(Data extracted from a collection)
--------------------------------
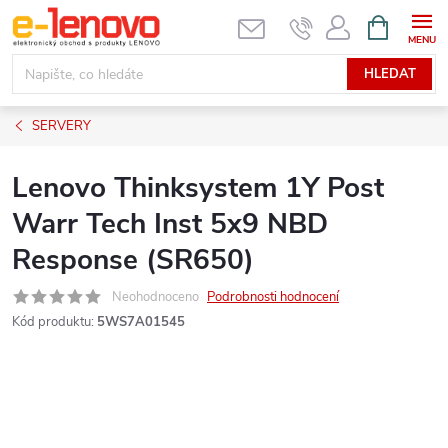
Přejít
NÁKUPNÍ
KOŠÍK
na
obsah
HLEDAT
SERVERY
Lenovo Thinksystem 1Y Post
Warr Tech Inst 5x9 NBD
Response (SR650)
Neohodnoceno
Podrobnosti hodnocení
Kód produktu:
5WS7A01545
--------------------------------
WHAT TO DO:
Leaving out the pictures, return the records exactly as given.

OUTPUT OF THE EXERCISE:
Přejít
NÁKUPNÍ
KOŠÍK
na
obsah
HLEDAT
SERVERY
Lenovo Thinksystem 1Y Post
Warr Tech Inst 5x9 NBD
Response (SR650)
Neohodnoceno
Podrobnosti hodnocení
Kód produktu:
5WS7A01545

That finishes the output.